« Jauja », de Lisandro Alonso : Chevauchée fantastique
L’Argentin Lisandro Alonso livre un western métaphysique où Viggo Mortensen parle en danois.
dans l’hebdo N° 1350 Acheter ce numéro
Ils sont là pour commettre un génocide. C’est un lieutenant espagnol, en mission colonialisatrice contre les autochtones, qui le dit sans complexe à un ingénieur danois servant dans l’armée argentine, Gunner Dinesen (Viggo Mortensen). L’action se passe au XIXe siècle, au fin fond de la Patagonie, où les Européens chassent les « têtes de coco ». Mais celles-là, le film de Lisandro Alonso n’en montrera point. Jauja est moins un film politique qu’une œuvre métaphysique, un western fantastique centré sur le couple que forment Dinesen et sa fille, Ingeborg, qui l’accompagne.

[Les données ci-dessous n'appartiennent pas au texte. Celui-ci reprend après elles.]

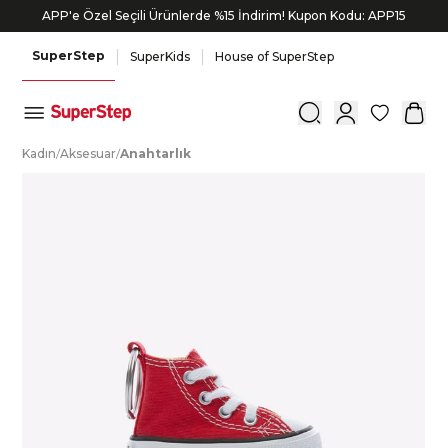
APP'e Özel Seçili Ürünlerde %15 İndirim! Kupon Kodu: APP15
SuperStep
SuperKids
House of SuperStep
0
K
adın
/
A
ksesuar
/
A
nahtarlık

Dinesen cherche à la protéger de la troupe libidineuse tandis qu’elle aime en cachette un jeune soldat, avec lequel elle finit par fuir. Dinesen se lance à sa recherche, pénétrant dans des territoires inconnus, hostiles sans aucun doute, ou peut-être dissimulant « Jauja », une terre mythologique, d’abondance et de bonheur. Lisandro Alonso aime filmer les hommes seuls, qui traversent de grandes étendues de paysages accidentés. Tels étaient les personnages de la Libertad (2001) ou de Los Muertos (2004), ses deux premiers films. Mais Jauja marque une nouvelle direction. D’abord parce que le cinéaste a devant sa caméra une star hollywoodienne, Viggo Mortensen. S’exprimant dans la langue de ses origines danoises avec un accent américain, il est en lui-même une curiosité, qui ajoute de l’étrangeté – Mortensen semble s’être beaucoup investi sur ce film, qu’il a coproduit. Dinesen, à la poursuite désespérée de sa fille, est un poor lonesome cowboy physique et mutique dans un paysage déserté par les hommes, horizon de plaines et de collines pierreuses.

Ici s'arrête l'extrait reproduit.